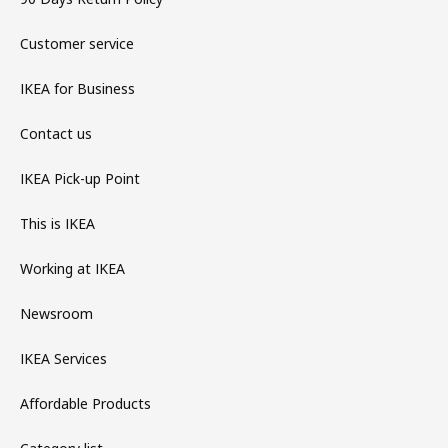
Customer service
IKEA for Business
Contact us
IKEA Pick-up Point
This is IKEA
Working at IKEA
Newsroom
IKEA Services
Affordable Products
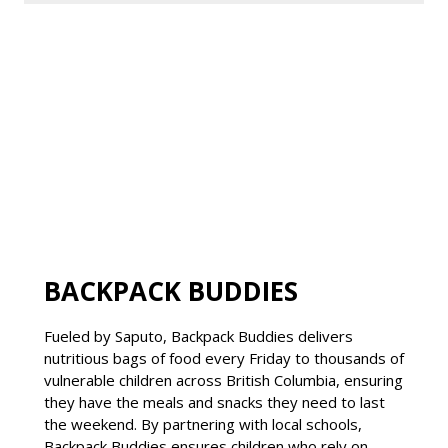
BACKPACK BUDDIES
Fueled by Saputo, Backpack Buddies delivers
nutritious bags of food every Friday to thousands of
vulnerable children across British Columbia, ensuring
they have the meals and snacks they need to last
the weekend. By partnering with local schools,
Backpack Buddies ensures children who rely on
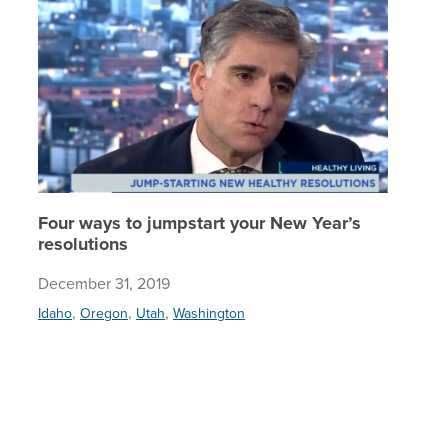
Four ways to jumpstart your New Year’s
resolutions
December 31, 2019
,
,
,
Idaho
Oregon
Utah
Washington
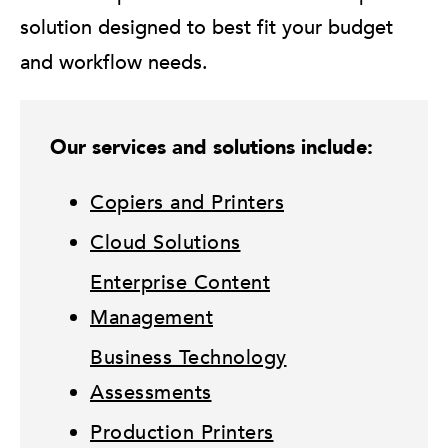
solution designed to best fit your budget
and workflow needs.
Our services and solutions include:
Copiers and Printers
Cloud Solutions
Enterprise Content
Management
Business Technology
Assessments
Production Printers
○ ○ ○
* _Problem to solve_
If an entry holds an image, omit that image and print the remainder exactly as it stands.

* _Result for this task_
Customer service
IKEA for Business
Contact us
IKEA Pick-up Point
This is IKEA
Working at IKEA
Newsroom
IKEA Services
Affordable Products
BACKPACK BUDDIES
Fueled by Saputo, Backpack Buddies delivers
nutritious bags of food every Friday to thousands of
vulnerable children across British Columbia, ensuring
they have the meals and snacks they need to last
the weekend. By partnering with local schools,
Backpack Buddies ensures children who rely on
Four ways to jumpstart your New Year’s
resolutions
December 31, 2019
,
,
,
Idaho
Oregon
Utah
Washington
solution designed to best fit your budget
and workflow needs.
Our services and solutions include:
Copiers and Printers
Cloud Solutions
Enterprise Content
Management
Business Technology
Assessments
Production Printers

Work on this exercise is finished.